To ensure smooth and reliable operations, we implemented robust operational practices. Azure Data Factory pipelines included retries and alerts, while audit-driven backfills and schema evolution patterns helped maintain continuity and correctness during ingestion. This approach minimized downtime and ensured that any transient failures were automatically handled.
From a security perspective, we enforced strict access controls using Unity Catalog grants and Azure AD SSO. Sensitive fields were masked, and partner-specific RLS policies were applied to Gold-level marts, ensuring that each user could only access authorized data.
Data quality was a key focus. We implemented reconciliation checks between layers, freshness monitoring, and formal data contracts for critical feeds, guaranteeing that data was accurate, complete, and trustworthy for both internal analytics and partner reporting.

Finally, performance and cost efficiency were optimized through pre-aggregations for frequent queries, bounded defaults to limit resource consumption, and cluster policy enforcement.
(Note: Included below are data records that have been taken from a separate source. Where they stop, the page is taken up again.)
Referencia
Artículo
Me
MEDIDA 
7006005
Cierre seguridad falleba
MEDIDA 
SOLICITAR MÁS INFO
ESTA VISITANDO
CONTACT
Lineage dashboards allowed us to track downstream impacts of changes, making maintenance predictable and enabling cost-effective scaling.

Tech Stack

Data Sources:

POS/ERP systems, inventory/catalog databases, eCommerce/web/app platforms, and support/customer service systems.

Ingestion:

Azure Data Factory (ADF) pipelines for batch processing
Event Hub/Kafka streams for real-time feeds, and dead-letter queues for reliable error handling.

Storage / Lakehouse:

Azure Data Lake Storage (ADLS) for raw and Bronze layers
Databricks for Delta Silver and Gold layers, all managed under Unity Catalog for governance.

Orchestration:

ADF pipelines for ingestion orchestration
Databricks Jobs for model execution and transformations.
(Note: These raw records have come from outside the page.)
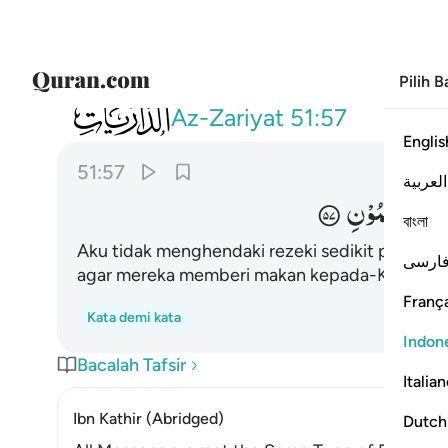
Pilih 
051
ما اريد منهم من رزق وما اريد ان يطعمون ٥٧
Az-Zariyat
51:57
Englis
51:57
العربية
َنْ
یُّطْعِمُوْنِ
বাংলা
Aku tidak menghendaki rezeki sedikit pun dar
ارسی
agar mereka memberi makan kepada-Ku.
França
Kata demi kata
Indon
Bacalah Tafsir
Italia
Ibn Kathir (Abridged)
Dutch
Transformation / Modeling:

Delta Live Tables (DLT) for Bronze streaming
Databricks Jobs for Silver-to-Gold transformations
Reusable medallion patterns/templates for common retail entities.

Serving / Consumption:

Power BI and Looker for analytics and reporting

Governance / Security:

Azure AD SSO for authentication
Unity Catalog policies and tags for access control
data masking for sensitive fields.

Observability / Quality:

ADF monitoring dashboards, audit tables, reconciliation/freshness checks
Lineage tracking to ensure data reliability and transparency.

DevOps / CI-CD:

Repo-backed notebooks and jobs, environment promotion processes, and a template library for consistent deployments.

FinOps / Cost Management:

Cluster policies, job concurrency controls, and cost telemetry to optimize resource usage and reduce operational expenses.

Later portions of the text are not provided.